In 2017, Bakewell was one of the minor hosts of the Channel 5 documentary series Secrets of the National Trust.
She presents Portrait Artist of the Year alongside Stephen Mangan for Sky Television.
Writing
Bakewell writes for the British newspaper The Independent in the 'Editorial and Opinion' section. Typically, her articles concern aspects of social life and culture but sometimes she writes more political articles, often focusing on aspects relevant to life in the United Kingdom. Formerly, from 2003, she wrote the "Just Seventy" column for The Guardian newspaper. In September 2008 she began a fortnightly column in the Times2 section of The Times.Her first novel was published in March 2009 by Virago Press. All the Nice Girls drew on her experiences in war-time Merseyside to tell the story of a school "adopting" a ship.

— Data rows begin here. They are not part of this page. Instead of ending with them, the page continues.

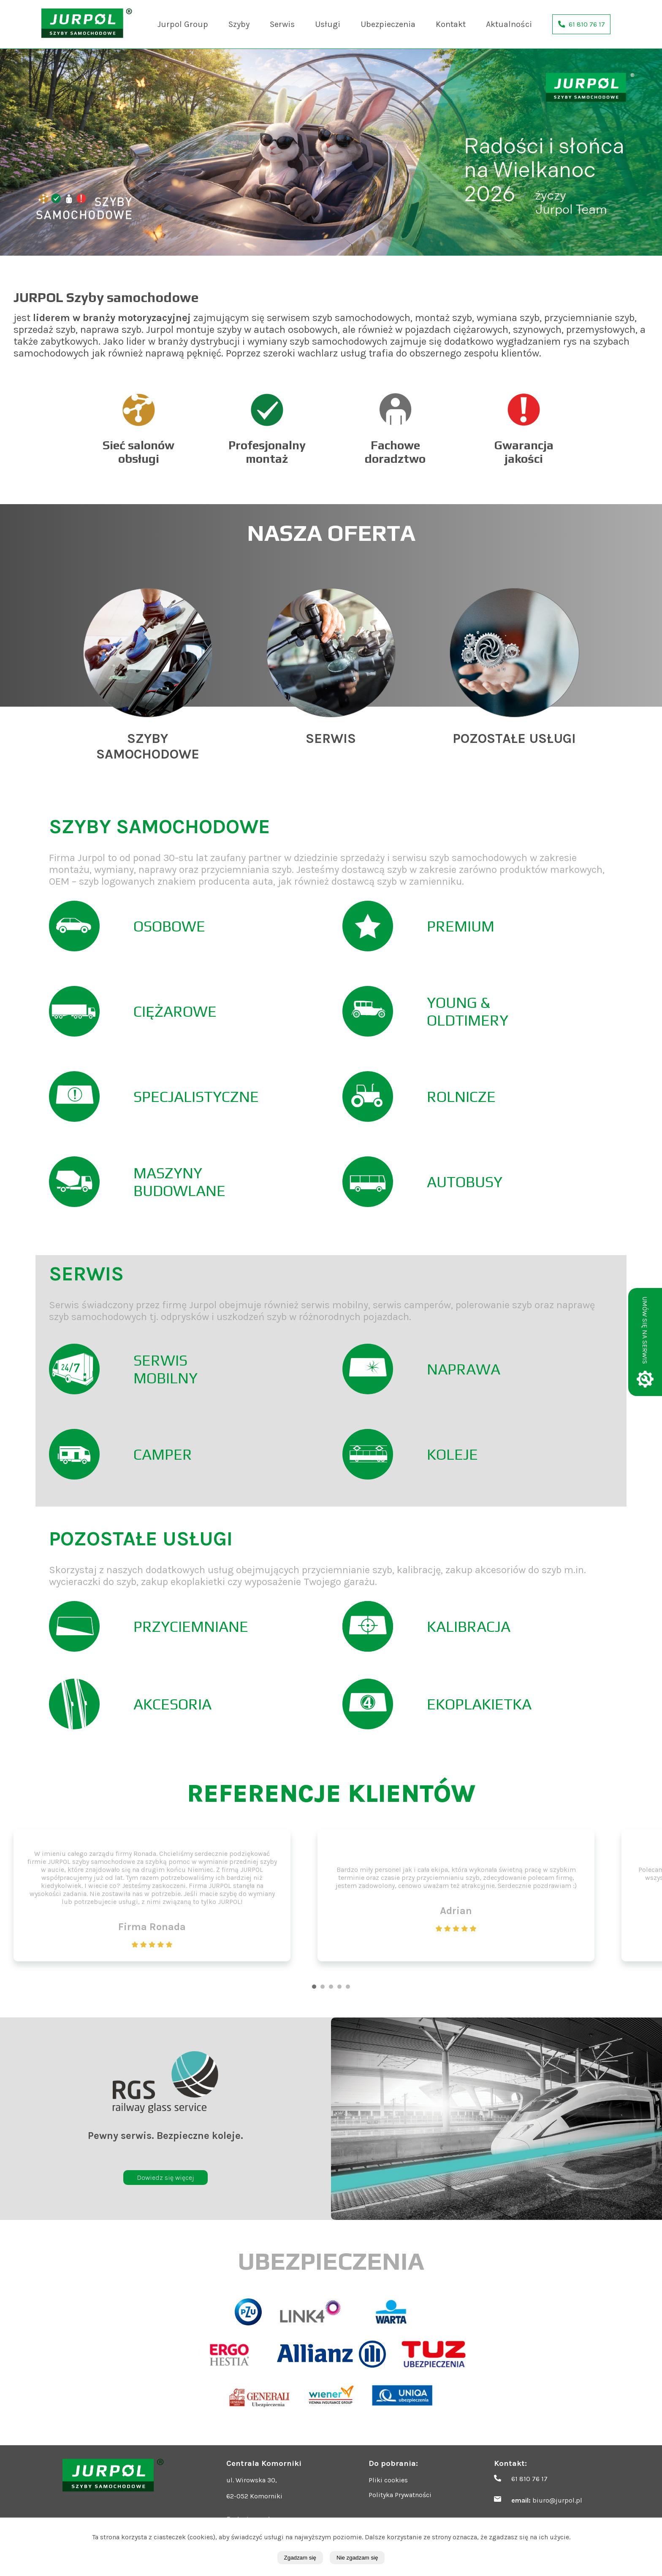 Image resolution: width=662 pixels, height=2576 pixels. What do you see at coordinates (357, 2557) in the screenshot?
I see `Nie zgadzam się` at bounding box center [357, 2557].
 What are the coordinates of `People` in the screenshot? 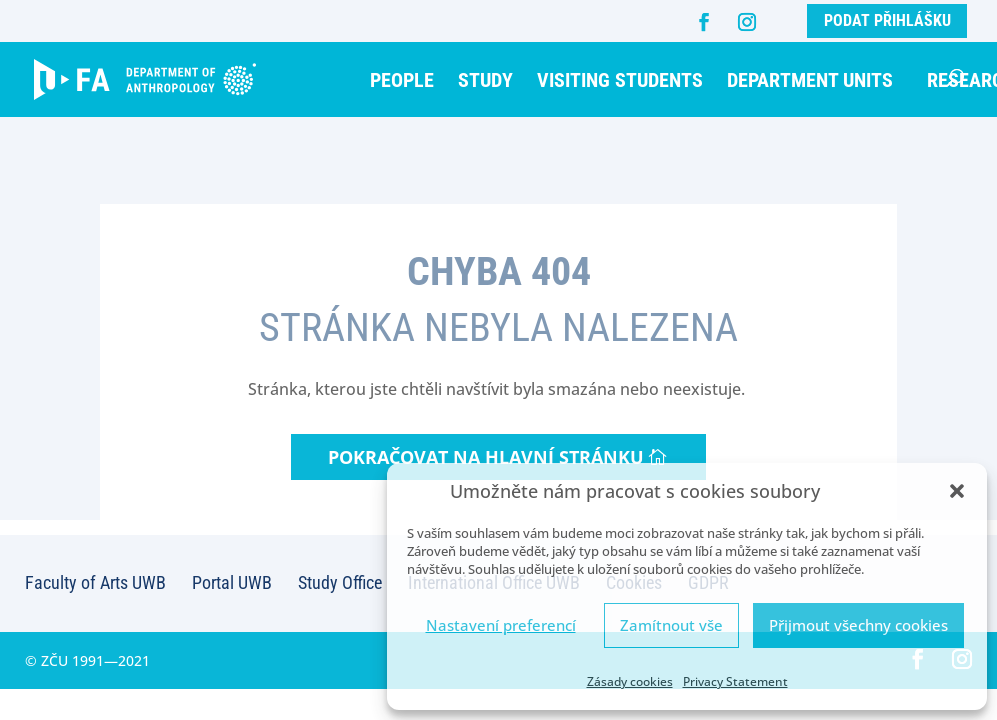 It's located at (402, 80).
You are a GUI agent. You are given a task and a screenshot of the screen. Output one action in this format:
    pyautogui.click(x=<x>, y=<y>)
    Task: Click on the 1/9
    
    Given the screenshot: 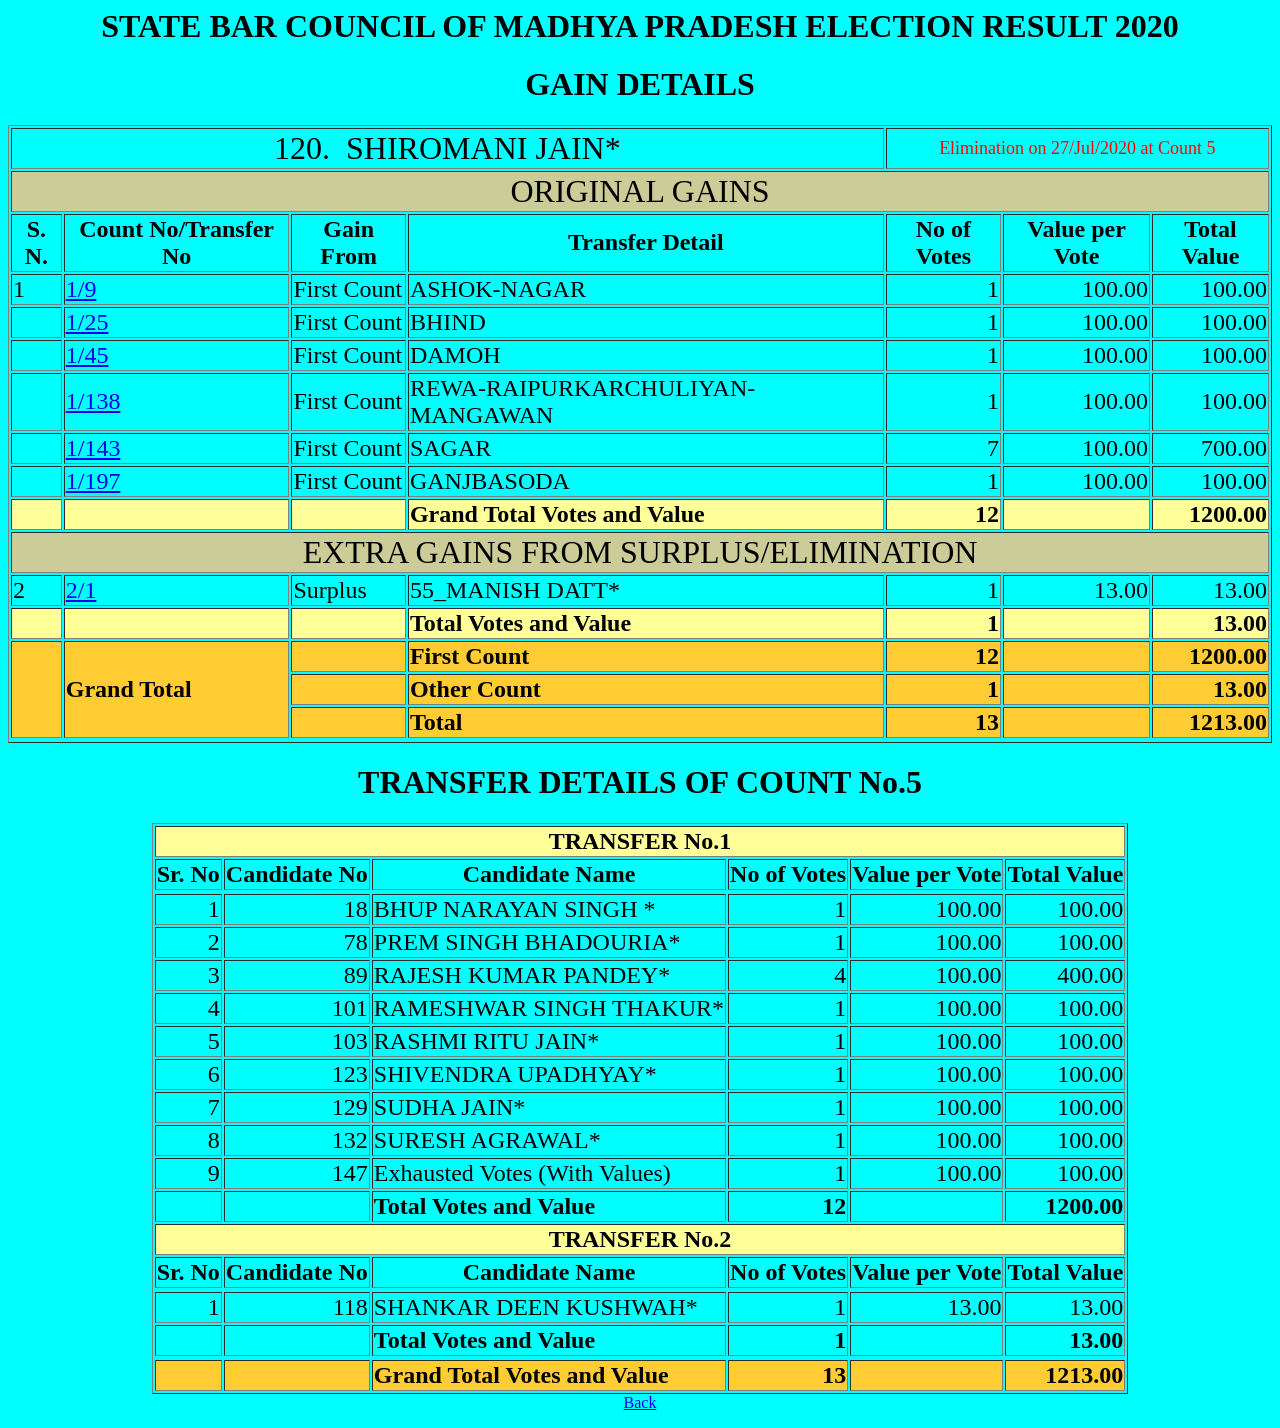 What is the action you would take?
    pyautogui.click(x=81, y=289)
     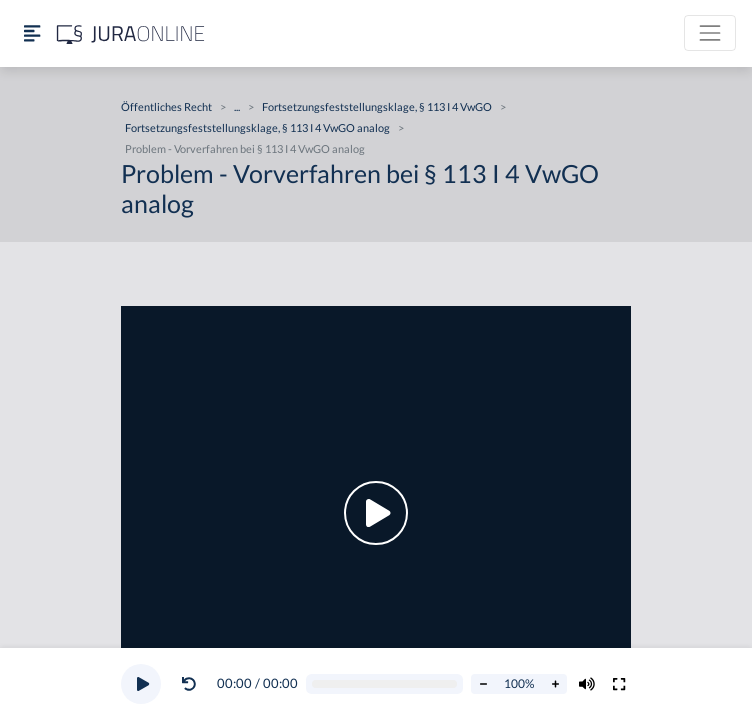  Describe the element at coordinates (189, 684) in the screenshot. I see `[Video zurückspulen]` at that location.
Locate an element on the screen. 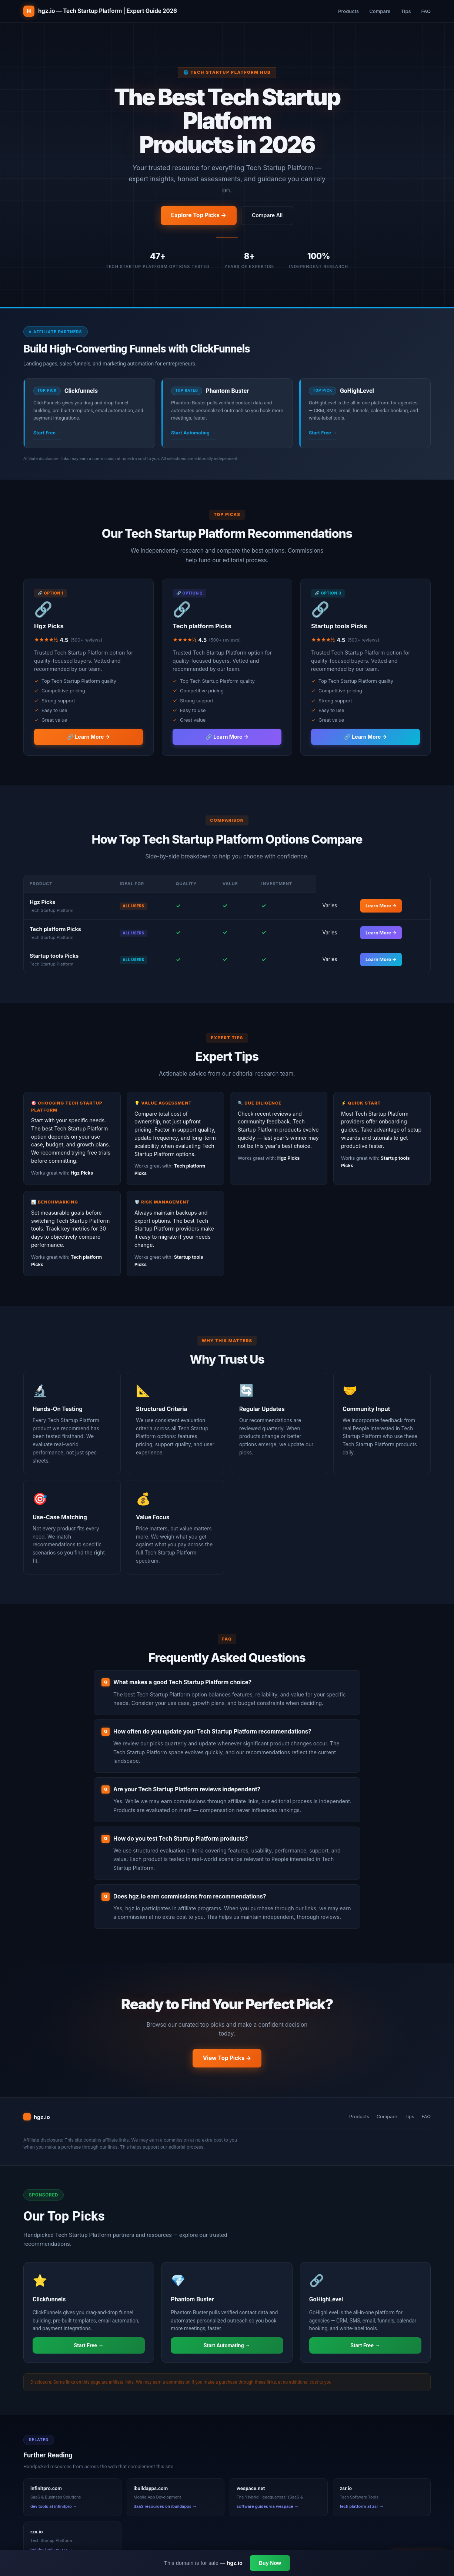 This screenshot has width=454, height=2576. Explore Top Picks → is located at coordinates (198, 215).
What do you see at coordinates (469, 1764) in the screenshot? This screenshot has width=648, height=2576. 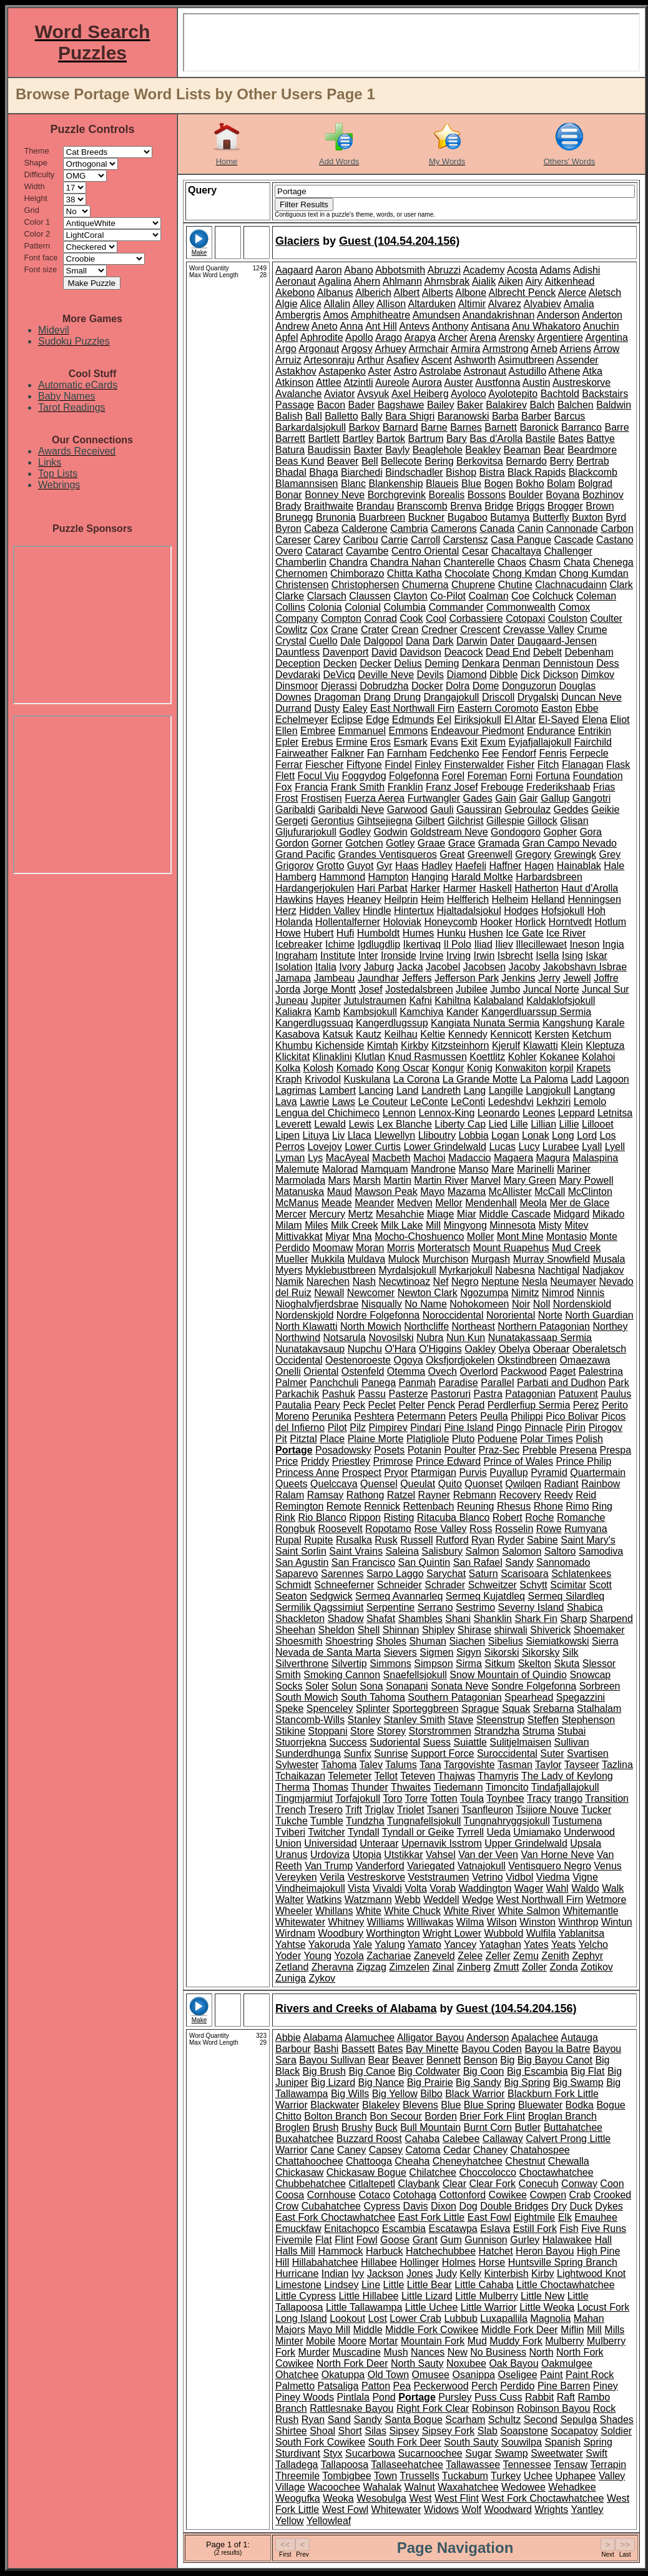 I see `Targovishte` at bounding box center [469, 1764]. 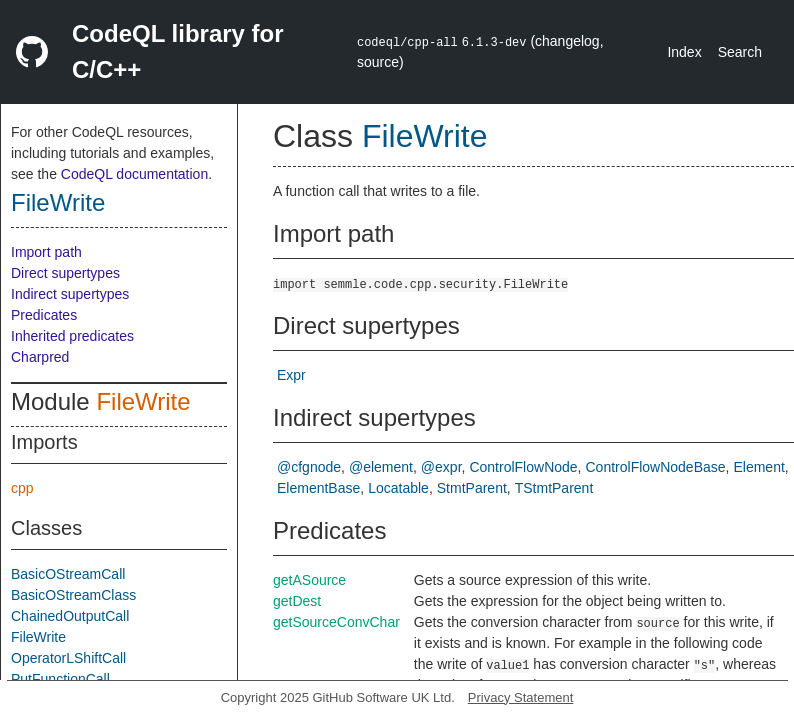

In 2017 a play first written by Bakewell in 1978 in response to Betrayal, entitled Keeping in Touch, was premiered on BBC Radio 4.
Honours and public roles
She was appointed a Commander of the Order of the British Empire in the 1999 Birthday Honours and was Chairman of the British Film Institute from 2000 to 2002. She was promoted to Dame Commander of the Order of the British Empire in the 2008 Birthday Honours. In November 2008, Joan Bakewell was appointed a voice for older people by the UK Government. She is Chairman of the theatre company Shared Experience.It was announced in November 2010 that she would be awarded a life peerage, joining the Labour benches. She was created Baroness Bakewell, of Stockport in the County of Greater Manchester, on 21 January 2011, and formally introduced to the House of Lords on 25 January 2011 supported by fellow Labour peers Lord Puttnam and Baroness Kennedy.
On 20 July 2011, Bakewell was made an honorary graduate at the University of Essex. She also has an honorary doctorate from the University of Chester.
In September 2017, Bakewell was elected co-chair of the All-Party Parliamentary Humanist Group, the cross-party group which represents humanists in Parliament. Later that year, the charity Humanists UK awarded Bakewell its prize for Humanist of the Year, in recognition of her achievements in broadcasting and services to humanism and other good causes.
Views and advocacy
In 2008, Bakewell criticised the absence of older women on British television. She said: "I think the fact that people are phased out, people like Moira Stuart and Selina – out of the public eye – when they become a certain age is a real disadvantage to serious broadcasting. There's a whole segment of the British population that does not see its equivalent in serious broadcasting and that is women over 55. Now, that is not healthy for a broadcasting organisation's relationship with its audience. The public should be represented on the screen in various colours, forms, sexualities, whatever."In 2010, Bakewell criticised the side effects of the sexual revolution of the 1960s. She said: "I never thought I would hear myself say as much, but I'm with Mrs Whitehouse on this one. The liberal mood back in the '60s was that sex was pleasurable and wholesome and shouldn't be seen as dirty and wicked. The Pill allowed women to make choices for themselves. Of course, that meant the risk of making the wrong choice. But we all hoped girls would grow to handle the new freedoms wisely. Then everything came to be about money: so now sex is about money, too. Why else sexualise the clothes of little girls, run TV channels of naked wives, have sex magazines edging out the serious stuff on newsagents' shelves? It's money that's corrupted us and women are being used and are even collaborating."
In August 2014, Bakewell was one of 200 public figures who were signatories to a letter to The Guardian expressing their hope that Scotland would vote to remain part of the United Kingdom in September's referendum on that issue.
In March 2016, she commented in The Sunday Times that anorexia is connected with a general narcissism in 21st century western culture, and that "no-one has anorexia in societies where there is not enough food". The comments provoked strong criticism from social and print media, and an apology for hurt caused from Bakewell herself.